Let $\mathbf{x} = (x_0, x_1, x_2), \mathbf{y} = (y_0, y_1, y_2)$ be vectors over a field $\mathbb{F}$ of characteristic zero. Define the function
$\displaystyle S(\mathbf{x}, \mathbf{y}) = x_2 (y_0^2 - 2 y_1 y_2) + x_1 (2 y_2^2 - y_0 y_1) + x_0 (y_1^2 - y_0 y_2) = \begin{vmatrix} x_2 & x_1 & x_0 \\ y_2 & y_1 & y_0 \\ y_1 & y_0 & 2 y_2 \end{vmatrix}$
and $T(\mathbf{x}, \mathbf{y}) = S(\mathbf{y}, \mathbf{x})$.

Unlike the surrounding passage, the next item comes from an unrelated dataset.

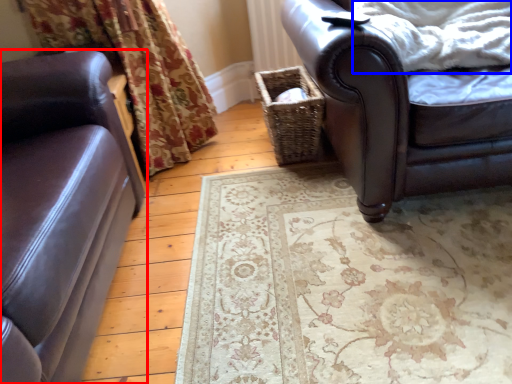 Question: Among these objects, which one is nearest to the camera, studio couch (highlighted by a red box) or blanket (highlighted by a blue box)?

Choices:
 (A) studio couch
 (B) blanket

Answer: (A)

Curiously, I found that for fixed $(s,t) \in \mathbb{F}^2$ the set of solutions to $s = S(\mathbf{x}, \mathbf{y}), t = T(\mathbf{x}, \mathbf{y})$ is stable under the map
$\mathbf{x} \mapsto \begin{bmatrix} x_0 + 2 x_1 + 2 x_2 \\ x_0 + x_1 + 2 x_2 \\ x_0 + x_1 + x_2 \end{bmatrix}, \mathbf{y} \mapsto \begin{bmatrix} y_0 + 2 y_1 + 2 y_2 \\ y_0 + y_1 + 2 y_2 \\ y_0 + y_1 + y_2 \end{bmatrix}.$
Moreover, the matrix defining this linear map which is
$M = \begin{bmatrix} 1 & 2 & 2 \\ 1 & 1 & 2 \\ 1 & 1 & 1 \end{bmatrix}$
has determinant one.
Thus, if we define the group $\mathcal{G} \subset \text{GL}_3(\mathbb{F})$ to be the set of $3 \times 3$ matrices $A$ over $\mathbb{F}$ such that $S(\mathbf{x}, \mathbf{y}) = S(A \mathbf{x}, A \mathbf{y})$ for all $\mathbf{x}, \mathbf{y} \in \mathbb{F}^3$, then we have shown that $M \in \mathcal{G}$. Further, $M$ has infinite order so $\mathcal{G}$ contains infinitely many elements.
Is it possible to determine $\mathcal{G}$ in a reasonable way?